Top 10 Take-Home Messages

1. Stages of atrial fibrillation (AF): The previous classification of AF, which was based only on arrhythmia duration, although useful, tended to emphasize therapeutic interventions. The new proposed classification, using stages, recognizes AF as a disease continuum that requires a variety of strategies at the different stages, from prevention, lifestyle and risk factor modification, screening, and therapy.
2. AF risk factor modification and prevention: This guideline recognizes lifestyle and risk factor modification as a pillar of AF management to prevent onset, progression, and adverse outcomes. The guideline emphasizes risk factor management throughout the disease continuum and offers more prescriptive recommendations, accordingly, including management of obesity, weight loss, physical activity, smoking cessation, alcohol moderation, hypertension, and other comorbidities.
3. Flexibility in using clinical risk scores and expanding beyond CHA2DS2-VASc for prediction of stroke and systemic embolism: Recommendations for anticoagulation are now made based on yearly thromboembolic event risk using a validated clinical risk score, such as CHA2DS2-VASc. However, patients at an intermediate annual risk score who remain uncertain about the benefit of anticoagulation can benefit from consideration of other risk variables to help inform the decision, or the use of other clinical risk scores to improve prediction, facilitate shared decision making, and incorporate into the electronic medical record.
4. Consideration of stroke risk modifiers: Patients with AF at intermediate to low (<2%) annual risk of ischemic stroke can benefit from consideration of factors that might modify their risk of stroke, such as the characteristics of their AF (eg, burden), nonmodifiable risk factors (sex), and other dynamic or modifiable factors (blood pressure control) that may inform shared decision-making discussions.
5. Early rhythm control: With the emergence of new and consistent evidence, this guideline emphasizes the importance of early and continued management of patients with AF that should focus on maintaining sinus rhythm and minimizing AF burden.
6. Catheter ablation of AF receives a Class 1 indication as first-line therapy in selected patients: Recent randomized studies have demonstrated the superiority of catheter ablation over drug therapy for rhythm control in appropriately selected patients. In view of the most recent evidence, we upgraded the Class of Recommendation.
7. Catheter ablation of AF in appropriate patients with heart failure with reduced ejection fraction receives a Class 1 indication: Recent randomized studies have demonstrated the superiority of catheter ablation over drug therapy for rhythm control in patients with heart failure and reduced ejection failure. In view of the data, we upgraded the Class of Recommendation for this population of patients.
8. Recommendations have been updated for device-detected AF: In view of recent studies, more prescriptive recommendations are provided for patients with device-detected AF that consider the interaction between episode duration and the patient’s underlying risk for thromboembolism. This includes considerations for patients with AF detected via implantable devices and wearables.
9. Left atrial appendage occlusion devices receive higher level Class of Recommendation: In view of additional data on safety and efficacy of left atrial appendage occlusion devices, the Class of Recommendation has been upgraded to 2a compared with the 2019 AF Focused Update for use of these devices in patients with long-term contraindications to anticoagulation.
10. Recommendations are made for patients with AF identified during medical illness or surgery (precipitants): Emphasis is made on the risk of recurrent AF after AF is discovered during noncardiac illness or other precipitants, such as surgery.

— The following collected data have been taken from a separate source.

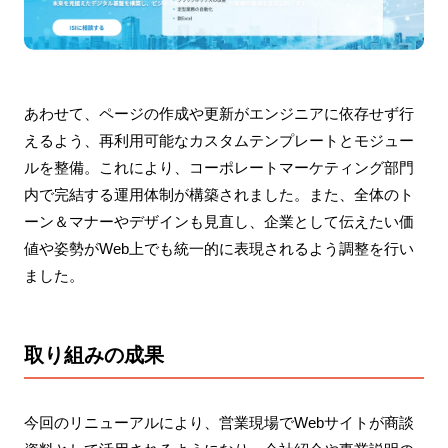
あわせて、ページの作成や更新がエンジニアに依存せず行
えるよう、再利用可能なカスタムテンプレートとモジュー
ルを整備。これにより、コーポレートマーケティング部門
内で完結する運用体制が構築されました。また、全体のト
ーン＆マナーやデザインも見直し、企業として伝えたい価
値や姿勢がWeb上でも統一的に表現されるよう調整を行い
ました。
取り組みの成果
今回のリニューアルにより、営業現場でWebサイトが商談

Guideline-Directed Management and Therapy

The term guideline-directed management and therapy (GDMT) encompasses clinical evaluation, diagnostic testing, and both pharmacological and procedural treatments. For these and all recommended drug treatment regimens, the reader should confirm dosage with product insert material and evaluate for contraindications and interactions. Recommendations are limited to drugs, devices, and treatments approved for clinical use in the United States.

Joshua A. Beckman, MD, MS, FAHA, FACC

Chair, ACC/AHA Joint Committee on Clinical Practice Guidelines

1.4. Scope of the Guideline

In developing the “2023 ACC/AHA/ACCP/HRS Guideline for the Diagnosis and Management of Atrial Fibrillation” (2023 atrial fibrillation guideline), the writing committee reviewed previously published guidelines. Table 1 contains a list of these publications deemed pertinent to this writing effort and is intended for use as a resource, thus obviating the need to repeat existing guideline recommendations.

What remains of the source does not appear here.